それを雄弁に示すものが、信和総合リース「総勘定元帳」である。其処にある委託手数の科目で武林隆に七百三十六万円が支払われているのがわかる。更に、掲載外の同元帳には月々九十万円の多額報酬が、決って支払われていたことも記されている。
この事実に加え、後に武林隆がライナ社代表に就任したことを踏まえれば、不正契約を重ねていた脱法企業を、師弟関係にあった二人が協力し運営していたことは、誰の目にも明らかであることが解る。
しかし、信和総合リースの破綻が避けられない状況に陥ってから、武林隆は林正治とは距離をおくようになり、最後には一方的に関係を断ち切ってしまうのである。
武林隆にしてみれば、地位と金を与えてくれたとはいえ、所詮は昔の部下である。当然、使われの身であることに忸怩たるおもいがあったのであろう。
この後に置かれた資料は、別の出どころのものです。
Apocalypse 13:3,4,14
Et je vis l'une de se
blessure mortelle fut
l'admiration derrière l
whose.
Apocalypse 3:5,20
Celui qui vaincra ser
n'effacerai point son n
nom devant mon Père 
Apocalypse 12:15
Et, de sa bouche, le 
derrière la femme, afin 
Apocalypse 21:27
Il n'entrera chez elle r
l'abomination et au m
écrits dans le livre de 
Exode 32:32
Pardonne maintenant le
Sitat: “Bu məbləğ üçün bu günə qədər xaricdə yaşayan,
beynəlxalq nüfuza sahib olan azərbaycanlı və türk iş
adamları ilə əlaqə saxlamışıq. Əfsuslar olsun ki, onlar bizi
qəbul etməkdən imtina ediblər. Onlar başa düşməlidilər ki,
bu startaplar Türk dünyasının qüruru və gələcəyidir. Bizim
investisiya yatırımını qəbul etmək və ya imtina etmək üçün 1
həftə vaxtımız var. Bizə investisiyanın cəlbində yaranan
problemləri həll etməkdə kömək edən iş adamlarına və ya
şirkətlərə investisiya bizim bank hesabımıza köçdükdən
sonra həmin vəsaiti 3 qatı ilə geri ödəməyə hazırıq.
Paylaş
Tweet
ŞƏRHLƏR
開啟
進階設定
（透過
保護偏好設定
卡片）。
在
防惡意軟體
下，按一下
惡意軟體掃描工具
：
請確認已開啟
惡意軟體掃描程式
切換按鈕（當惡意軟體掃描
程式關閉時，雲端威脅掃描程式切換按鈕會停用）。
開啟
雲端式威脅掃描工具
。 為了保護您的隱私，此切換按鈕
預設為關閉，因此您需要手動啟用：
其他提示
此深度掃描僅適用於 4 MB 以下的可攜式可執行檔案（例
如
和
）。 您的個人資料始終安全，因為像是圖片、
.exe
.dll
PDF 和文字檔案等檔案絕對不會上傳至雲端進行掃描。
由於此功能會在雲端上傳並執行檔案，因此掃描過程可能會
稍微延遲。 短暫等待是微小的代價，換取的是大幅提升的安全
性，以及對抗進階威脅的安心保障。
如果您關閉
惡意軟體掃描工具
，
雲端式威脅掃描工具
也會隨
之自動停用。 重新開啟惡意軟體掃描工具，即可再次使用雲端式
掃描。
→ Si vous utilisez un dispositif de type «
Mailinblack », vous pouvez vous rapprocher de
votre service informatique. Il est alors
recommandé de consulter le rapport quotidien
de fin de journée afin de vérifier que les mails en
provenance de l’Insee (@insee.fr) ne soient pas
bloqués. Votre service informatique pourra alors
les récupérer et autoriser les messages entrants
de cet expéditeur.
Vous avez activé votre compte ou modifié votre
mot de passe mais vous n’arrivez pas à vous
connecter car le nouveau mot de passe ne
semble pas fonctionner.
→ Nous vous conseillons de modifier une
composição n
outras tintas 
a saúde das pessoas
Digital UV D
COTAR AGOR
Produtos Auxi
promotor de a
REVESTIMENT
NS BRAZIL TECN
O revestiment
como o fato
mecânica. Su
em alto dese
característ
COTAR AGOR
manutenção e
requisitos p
その最中、林正治が前触れもなく死んだことも、ライナ社を我が物にするに好都合であったことも否めない。
現在、武林隆は信和総合リースとの関係を消し去るのに必死に策を講じている。ライナ社で書面のみ取扱った契約者に対し、連日の電話で「契約行為の全てをライナが扱ったことにして欲しい」と、無面接契約が表沙汰にならぬよう、揉み消しに奔走しているのだ。
ただし、契約者の中には口裏合わせに同意しない者や、況してや、単に名義が勝手に使われていた純然たる被害者ならば、違法行為者の片棒を担ぐ義理などない。この揉み消し工作は、既に捜査当局の耳にも届いているらしい。
保身を急ぐ余り、道理の感覚が麻痺しているのであろうが、致命的な墓穴を掘ってしまったようだ。